Here is an excerpt from  the "Executive Summary:"

This study explores the likely effects of adopting a "loser pays" rule for attorneys’ fees in the United States. Loser pays, sometimes called the "English rule" but actually, in essence, the rule in place in the rest of the world, refers to the policy of reimbursement by the parties who lose in litigation of the winners’ legal expenses, including attorneys’ fees. This study argues that loser pays could be an important part of a larger effort to reduce litigation costs, better compensate prevailing litigants, and better align tort law with its goal of deterring socially harmful conduct.

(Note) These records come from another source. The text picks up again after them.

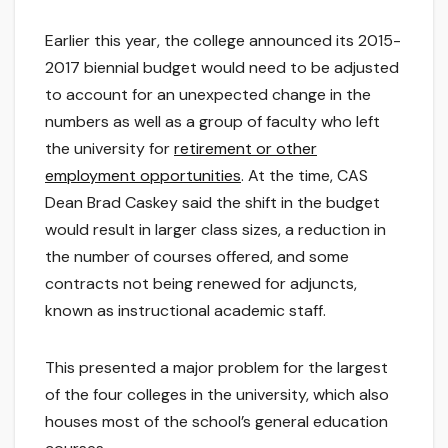
Earlier this year, the college announced its 2015-
2017 biennial budget would need to be adjusted
to account for an unexpected change in the
numbers as well as a group of faculty who left
the university for
retirement or other
employment opportunities
. At the time, CAS
Dean Brad Caskey said the shift in the budget
would result in larger class sizes, a reduction in
the number of courses offered, and some
contracts not being renewed for adjuncts,
known as instructional academic staff.
This presented a major problem for the largest
of the four colleges in the university, which also
houses most of the school’s general education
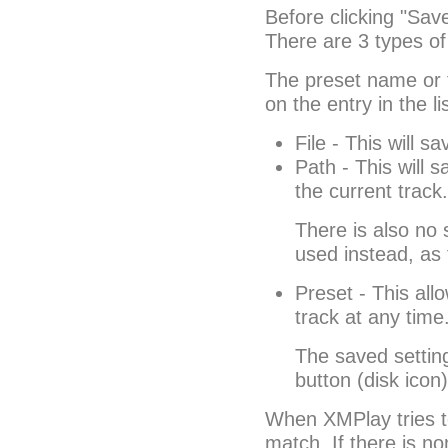
Before clicking "Save
There are 3 types of 
The preset name or f
on the entry in the lis
File - This will sa
Path - This will s
the current track.
There is also no s
used instead, as t
Preset - This all
track at any time
The saved setting
button (disk icon
When XMPlay tries to l
match. If there is no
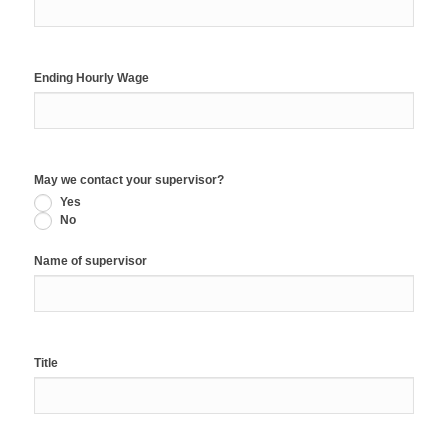
Ending Hourly Wage
May we contact your supervisor?
Yes
No
Name of supervisor
Title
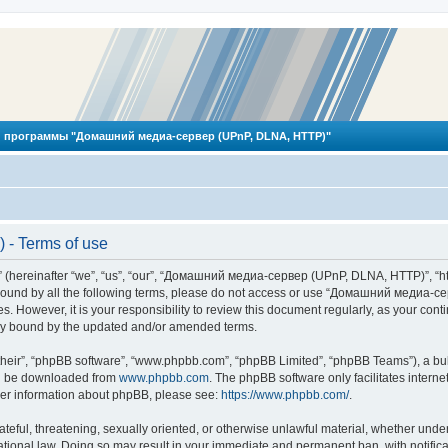
 программы "Домашний медиа-сервер (UPnP, DLNA, HTTP)"
- Terms of use
reinafter “we”, “us”, “our”, “Домашний медиа-сервер (UPnP, DLNA, HTTP)”, “http
ly bound by all the following terms, please do not access or use “Домашний меди
ges. However, it is your responsibility to review this document regularly, as you
lly bound by the updated and/or amended terms.
their”, “phpBB software”, “www.phpbb.com”, “phpBB Limited”, “phpBB Teams”), a bull
can be downloaded from
www.phpbb.com
. The phpBB software only facilitates intern
rther information about phpBB, please see:
https://www.phpbb.com/
.
hateful, threatening, sexually oriented, or otherwise unlawful material, whether und
ional law. Doing so may result in your immediate and permanent ban, with notificat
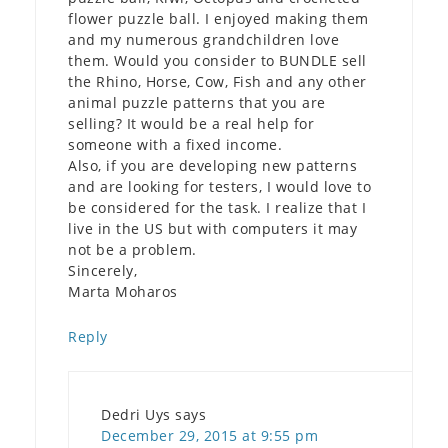
flower puzzle ball. I enjoyed making them
and my numerous grandchildren love
them. Would you consider to BUNDLE sell
the Rhino, Horse, Cow, Fish and any other
animal puzzle patterns that you are
selling? It would be a real help for
someone with a fixed income.
Also, if you are developing new patterns
and are looking for testers, I would love to
be considered for the task. I realize that I
live in the US but with computers it may
not be a problem.
Sincerely,
Marta Moharos
Reply
Dedri Uys
says
December 29, 2015 at 9:55 pm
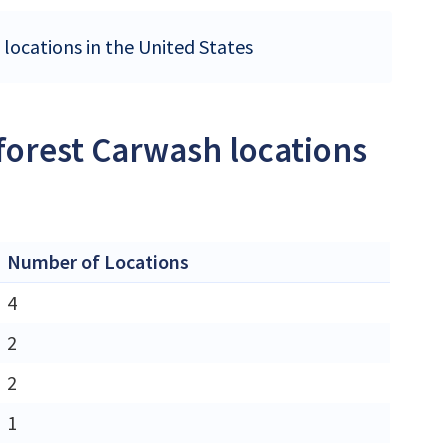
 locations in the United States
forest Carwash locations
Number of Locations
4
2
2
1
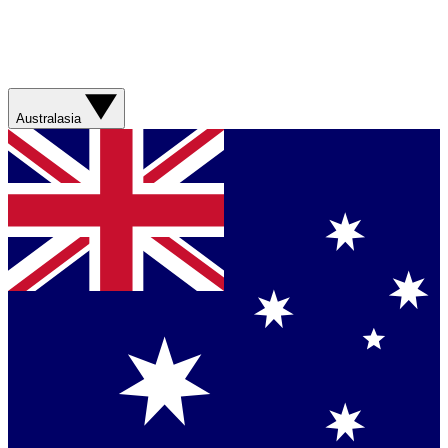
Australasia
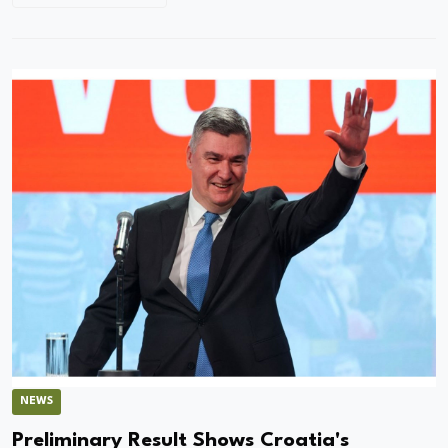
NEWS
Preliminary Result Shows Croatia's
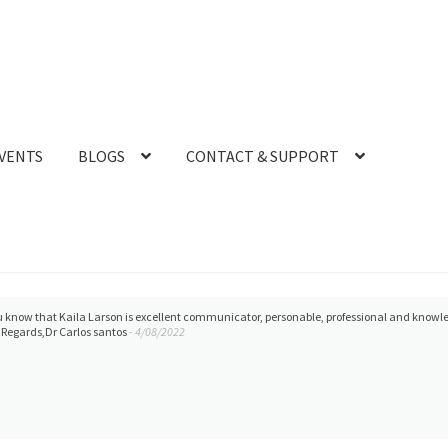
VENTS
BLOGS
CONTACT & SUPPORT
you know that Kaila Larson is excellent communicator, personable, professional and knowle
Regards,Dr Carlos santos
- 4/08/2022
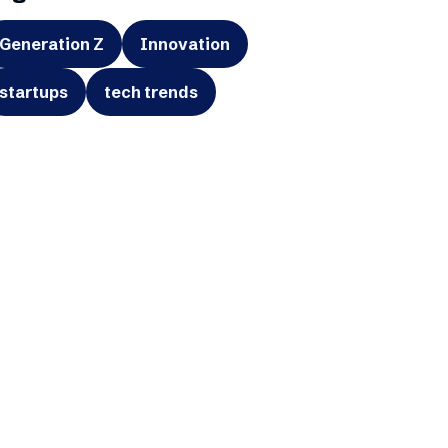
Generation Z
Innovation
startups
tech trends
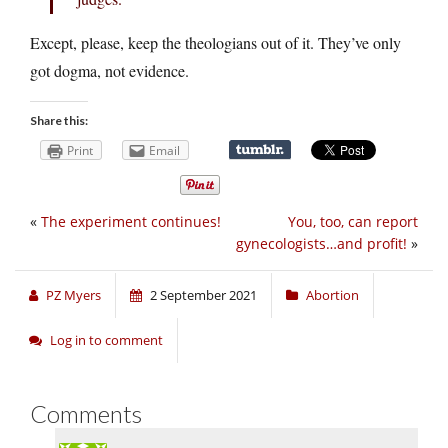
Except, please, keep the theologians out of it. They’ve only
got dogma, not evidence.
Share this:
Print
Email
«
The experiment continues!
You, too, can report
gynecologists…and profit!
»
PZ Myers
2 September 2021
Abortion
Log in to comment
Comments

A loser-pays rule would discourage meritless lawsuits, but because any such rule should also ensure plaintiffs of modest means but strong legal cases access to justice, our proposal calls for:

1. A robust litigation insurance industry similar to those that now exist in other loser-pays countries; and

2. A cap on recoverable fees to eliminate the incentive that large litigants might have to attempt to "buy a verdict" under loser pays.

This study explores in depth how a loser-pays rule would change litigation in America. It includes key findings about the likely effects of loser-pays reform and evaluates previous experiments with loser pays in America.

Here is a copy of the complete report

And here is a link to a site where you can purchase your  own "Complete and Utter Bullshit" stamp so that you can mark the report appropriately after you read it.

Hat tip to the Torts Prof Blog.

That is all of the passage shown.